„Man ist so alt, wie man sich fühlt. Und außerdem lass ich mir nicht vorschreiben, wann ich reif genug für welche Literatur bin“, erkläre ich dem Chefredakteur in der Bahnhofsbuchhandlung und kaufe „BRIGITTE Woman“. Die Zeitschrift für die Frau ab 40.
„Knack“ macht die Bitterschokolade, die ich zuhause dann beim Lesen esse. Kakaogehalt: mindestens 70 Prozent, drunter mach ich´s nicht mehr. Zweifellos: ein neues Indiz meines Alterns. Denn der Tag „Meine erste Bitterschokolade“, dachte ich lange, sieht so aus: ich an einen Stuhl gekettet, eine Maulsperre zwischen den Kiefern, während mir weißgekleidete Wärter – meinen blitzeschleudernden Blicken trotzend – ein Zartbitter-Rippchen in den Schlund zwingen.
Nichts da. Offenbar hab ich längst die Ausfahrt „Frühes Wunderlich-Werden“ genommen. Ein Phänomen, das ich aus meiner Familie nur zu gut kenne. Beispiel: meine Mutter. Versiert in Wahrscheinlichkeitsrechnung, eine kühle Rechnerin und umgeben von klugen Büchern, die sie selbstredend alle gelesen hat. Auf Du und Du sozusagen mit Canetti, Beauvoir und Co. Doch dann erwähnte sie irgendwann beiläufig, dass sie nun Lotto spielt. Und sich über Aktienfonds informiert hat. Als sie im Urlaub interessiert in meinen Schundzeitungen blätterte, rieb ich mir kurz die Augen. Als sie vor Kurzem erzählte, dass sie gern „Brisant“ schaut („Weil die Informationen dort so kompakt gebündelt sind.“), packte mich nackte Angst.
Ende ich auch so?

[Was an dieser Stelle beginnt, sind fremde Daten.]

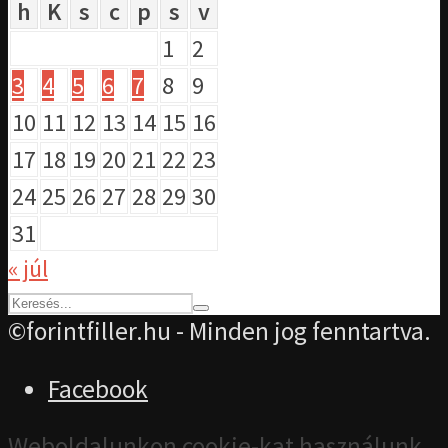
h
K
s
c
p
s
v
1
2
3
4
5
6
7
8
9
10
11
12
13
14
15
16
17
18
19
20
21
22
23
24
25
26
27
28
29
30
31
« júl
©forintfiller.hu - Minden jog fenntartva.
Facebook
Weboldalunkon cookie-kat használunk,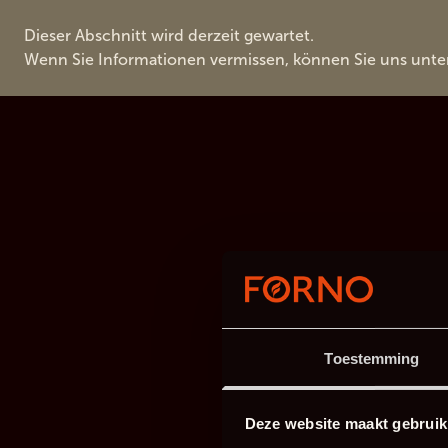
Dieser Abschnitt wird derzeit gewartet.
Wenn Sie Informationen vermissen, können Sie uns unte
Toestemming
Deze website maakt gebruik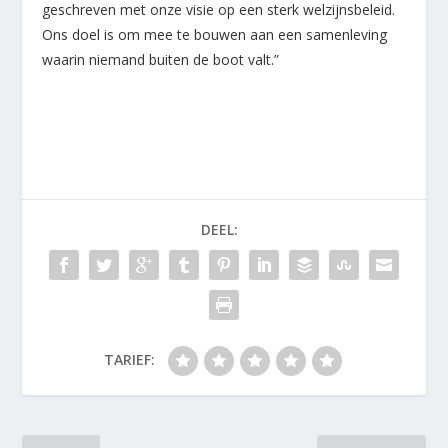
geschreven met onze visie op een sterk welzijnsbeleid.
Ons doel is om mee te bouwen aan een samenleving
waarin niemand buiten de boot valt.”
DEEL:
TARIEF: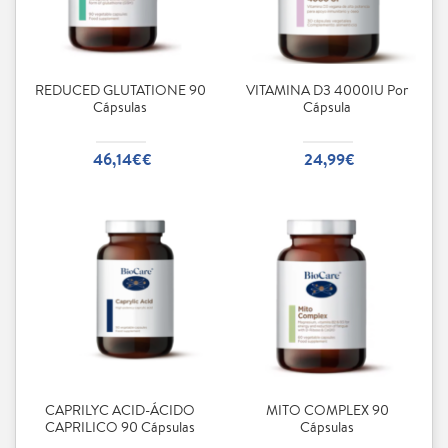
REDUCED GLUTATIONE 90
VITAMINA D3 4000IU Por
Cápsulas
Cápsula
46,14€€
24,99€
CAPRILYC ACID-ÁCIDO
MITO COMPLEX 90
CAPRILICO 90 Cápsulas
Cápsulas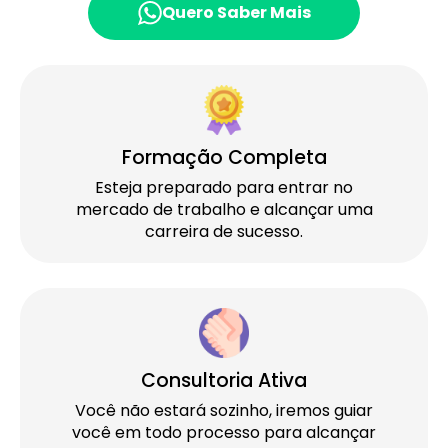
Quero Saber Mais
Formação Completa
Esteja preparado para entrar no
mercado de trabalho e alcançar uma
carreira de sucesso.
Consultoria Ativa
Você não estará sozinho, iremos guiar
você em todo processo para alcançar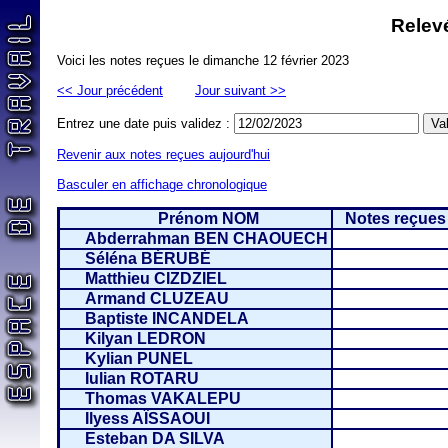
Relevé
Voici les notes reçues le dimanche 12 février 2023
<< Jour précédent
Jour suivant >>
Entrez une date puis validez :
Revenir aux notes reçues aujourd'hui
Basculer en affichage chronologique
Prénom NOM
Notes reçues 
Abderrahman BEN CHAOUECH
Séléna BÉRUBÉ
Matthieu CIZDZIEL
Armand CLUZEAU
Baptiste INCANDELA
Kilyan LEDRON
Kylian PUNEL
Iulian ROTARU
Thomas VAKALEPU
Ilyess AÏSSAOUI
Esteban DA SILVA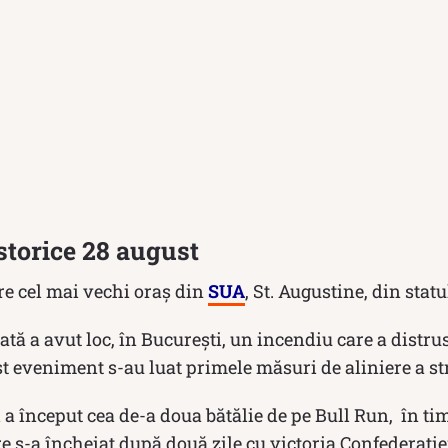
storice 28 august
re cel mai vechi oraș din
SUA
, St. Augustine, din statu
tă a avut loc, în București, un incendiu care a distru
t eveniment s-au luat primele măsuri de aliniere a str
i a început cea de-a doua bătălie de pe Bull Run, în t
e s-a încheiat după două zile cu victoria Confederație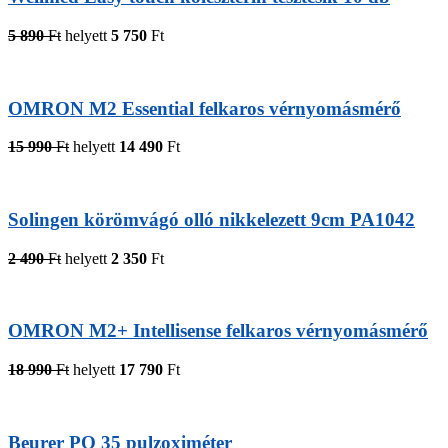
5 890
Ft
helyett
5 750
Ft
OMRON M2 Essential felkaros vérnyomásmérő
15 990
Ft
helyett
14 490
Ft
Solingen körömvágó olló nikkelezett 9cm PA1042
2 490
Ft
helyett
2 350
Ft
OMRON M2+ Intellisense felkaros vérnyomásmérő
18 990
Ft
helyett
17 790
Ft
Beurer PO 35 pulzoximéter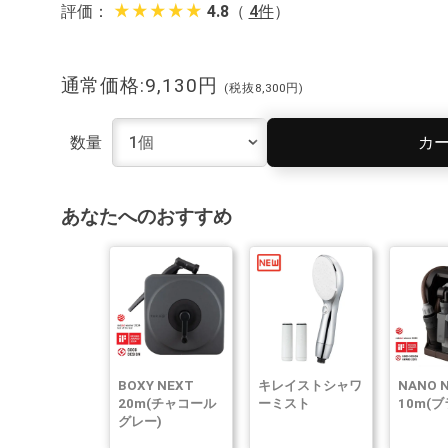
star_rate
star_rate
star_rate
star_rate
star_rate
評価：
4.8
（
4件
）
通常価格:9,130円
(税抜8,300円)
カ
数量
あなたへのおすすめ
BOXY NEXT
キレイストシャワ
NANO 
20m(チャコール
ーミスト
10m(ブ
グレー)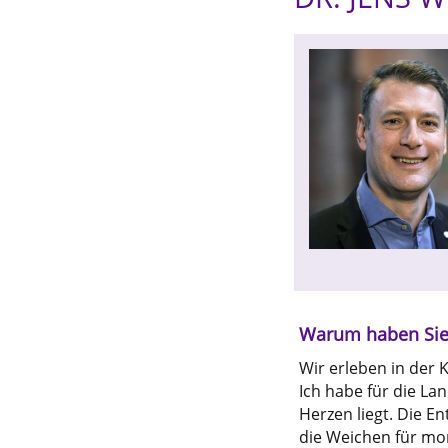
Warum haben Sie 
Wir erleben in der 
Ich habe für die La
Herzen liegt. Die E
die Weichen für mo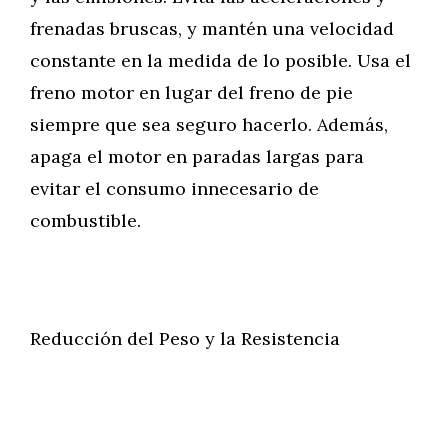
frenadas bruscas, y mantén una velocidad
constante en la medida de lo posible. Usa el
freno motor en lugar del freno de pie
siempre que sea seguro hacerlo. Además,
apaga el motor en paradas largas para
evitar el consumo innecesario de
combustible.
Reducción del Peso y la Resistencia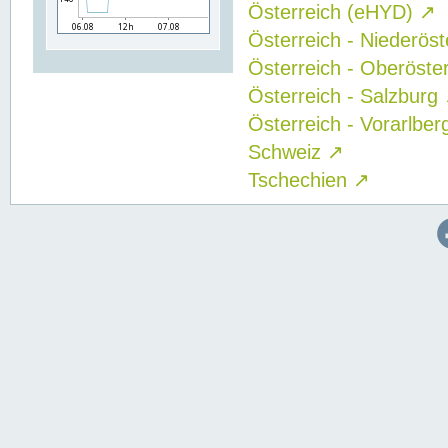
Österreich (eHYD)
↗
Österreich - Niederös
Österreich - Oberöste
Österreich - Salzburg
Österreich - Vorarlbe
Schweiz
↗
Tschechien
↗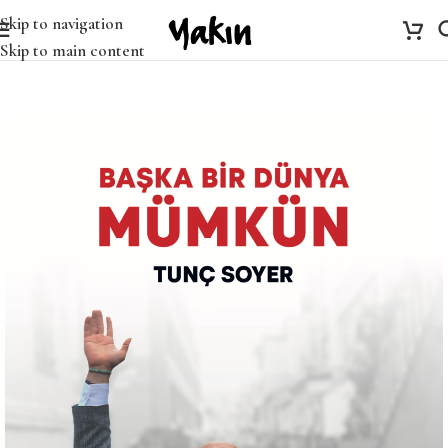
Skip to navigation
Skip to main content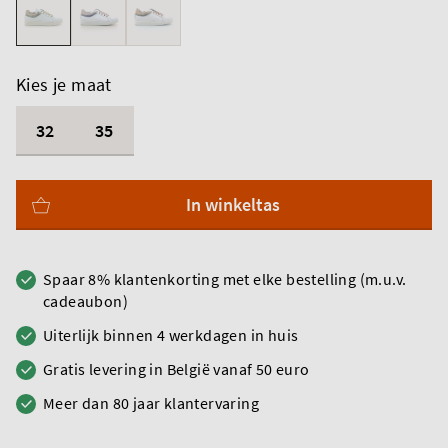
Kies je maat
32
35
In winkeltas
Spaar 8% klantenkorting met elke bestelling (m.u.v.
cadeaubon)
Uiterlijk binnen 4 werkdagen in huis
Gratis levering in België vanaf 50 euro
Meer dan 80 jaar klantervaring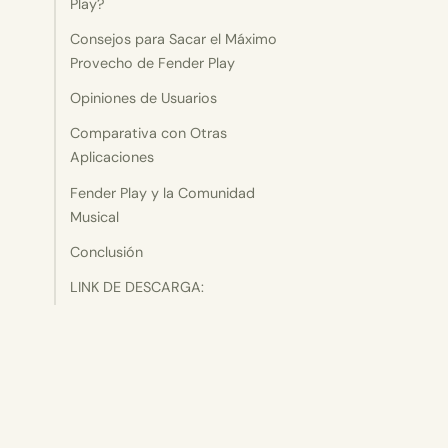
Play?
Consejos para Sacar el Máximo
Provecho de Fender Play
Opiniones de Usuarios
Comparativa con Otras
Aplicaciones
Fender Play y la Comunidad
Musical
Conclusión
LINK DE DESCARGA: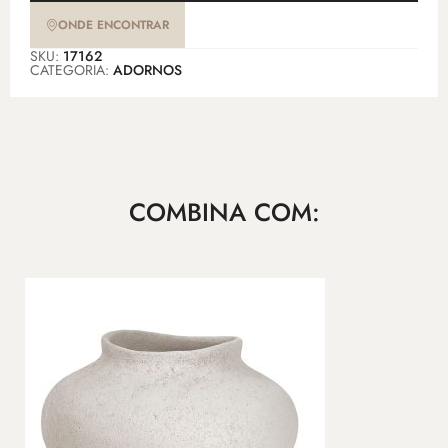
ONDE ENCONTRAR
SKU:
17162
CATEGORIA:
ADORNOS
COMBINA COM: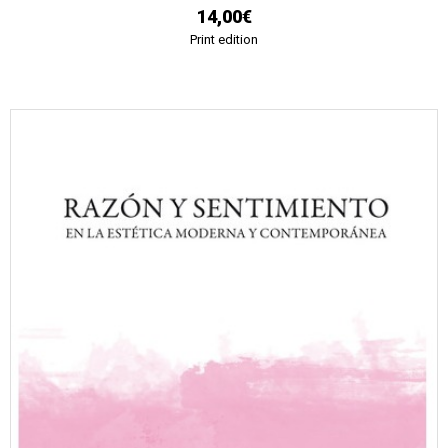
14,00€
Print edition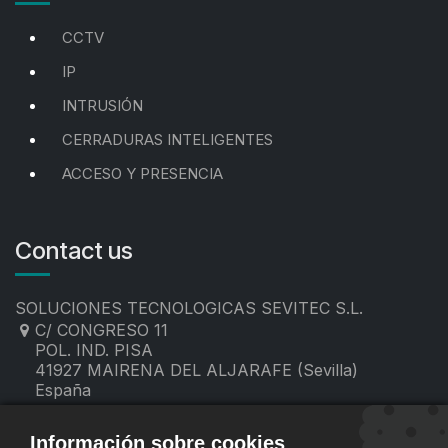
CCTV
IP
INTRUSIÓN
CERRADURAS INTELIGENTES
ACCESO Y PRESENCIA
Contact us
SOLUCIONES TECNOLOGICAS SEVITEC S.L.
C/ CONGRESO 11
POL. IND. PISA
41927 MAIRENA DEL ALJARAFE (Sevilla)
España
955 19 60 00
contacto@sevitec.es
Información sobre cookies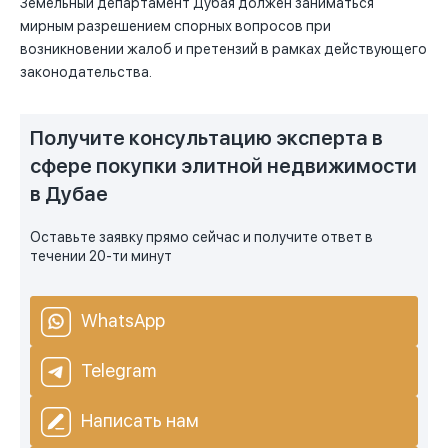
Земельный департамент Дубая должен заниматься
мирным разрешением спорных вопросов при
возникновении жалоб и претензий в рамках действующего
законодательства.
Получите консультацию эксперта в
сфере покупки элитной недвижимости
в Дубае
Оставьте заявку прямо сейчас и получите ответ в
течении 20-ти минут
WhatsApp
Telegram
Написать нам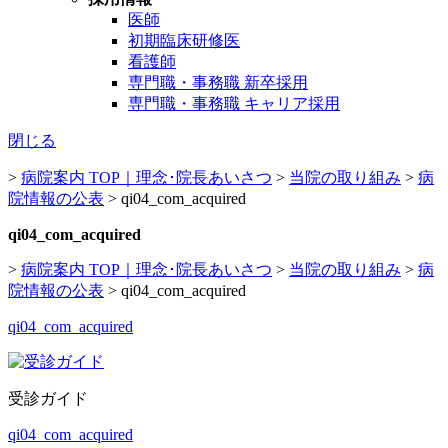
医師
初期臨床研修医
看護師
専門職・事務職 新卒採用
専門職・事務職 キャリア採用
閉じる
>
病院案内 TOP｜理念･院長あいさつ
>
当院の取り組み
>
病
院情報の公表
>
qi04_com_acquired
qi04_com_acquired
>
病院案内 TOP｜理念･院長あいさつ
>
当院の取り組み
>
病
院情報の公表
>
qi04_com_acquired
qi04_com_acquired
受診ガイド
qi04_com_acquired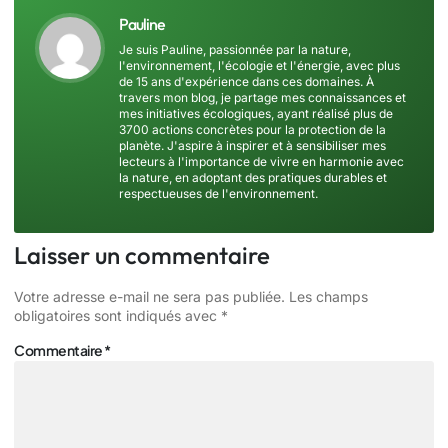
Pauline
Je suis Pauline, passionnée par la nature,
l'environnement, l'écologie et l'énergie, avec plus
de 15 ans d'expérience dans ces domaines. À
travers mon blog, je partage mes connaissances et
mes initiatives écologiques, ayant réalisé plus de
3700 actions concrètes pour la protection de la
planète. J'aspire à inspirer et à sensibiliser mes
lecteurs à l'importance de vivre en harmonie avec
la nature, en adoptant des pratiques durables et
respectueuses de l'environnement.
Laisser un commentaire
Votre adresse e-mail ne sera pas publiée.
Les champs
obligatoires sont indiqués avec
*
Commentaire
*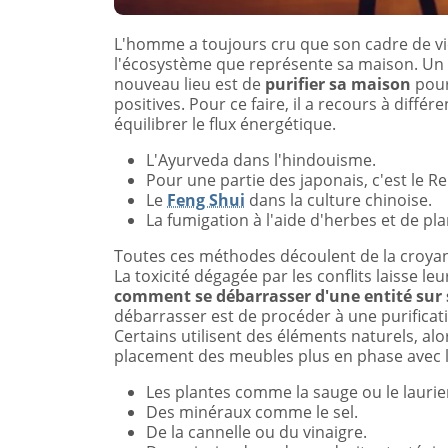
L'homme a toujours cru que son cadre de vie j
l'écosystème que représente sa maison. Un 
nouveau lieu est de
purifier sa maison
pour
positives. Pour ce faire, il a recours à di
équilibrer le flux énergétique.
L'Ayurveda dans l'hindouisme.
Pour une partie des japonais, c'est le Rei
Le
Feng Shui
dans la culture chinoise.
La fumigation à l'aide d'herbes et de pla
Toutes ces méthodes découlent de la croya
La toxicité dégagée par les conflits laisse le
comment se débarrasser d'une entité sur 
débarrasser est de procéder à une purificati
Certains utilisent des éléments naturels, al
placement des meubles plus en phase avec l
Les plantes comme la sauge ou le laurie
Des minéraux comme le sel.
De la cannelle ou du vinaigre.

Zumal ich seit Kurzem den nie gekannten Wunsch verspüre, mich mit dem Chefredakteur zusammennähen zu lassen. Vielleicht mithilfe einer Polsterer-Nadel, mit denen ungeschickte chilenische Schafscherer die Bäuche der geschorenen Tiere wieder zunähen. Nachdem sie die Eingeweide zurückgestopft haben. Das hab ich bei Isabel Allende gelesen. …die der Chefredakteur übrigens, weil er sie doof findet, genauso ausspricht, wie sie sich schreibt. Vielleicht ist das mit dem Zusammennähen doch eine blöde Idee. Dann müsste ich mir immer miese Kommentare anhören, während ich Allende lese. Und ich hab noch nicht mal das erste Buch durch. Aber sobald ich das Allende-Gesamtwerk intus hab, versprochen, werde ich den Plan mit dem Zusammennähen mit neuem Elan in Angriff nehmen. Natürlich darf Isabel Allende dann keine Bücher mehr schreiben. Ich werde das persönlich zu verhindern versuchen. Und zwangsläufig den Chefredakteur dazu mitbringen.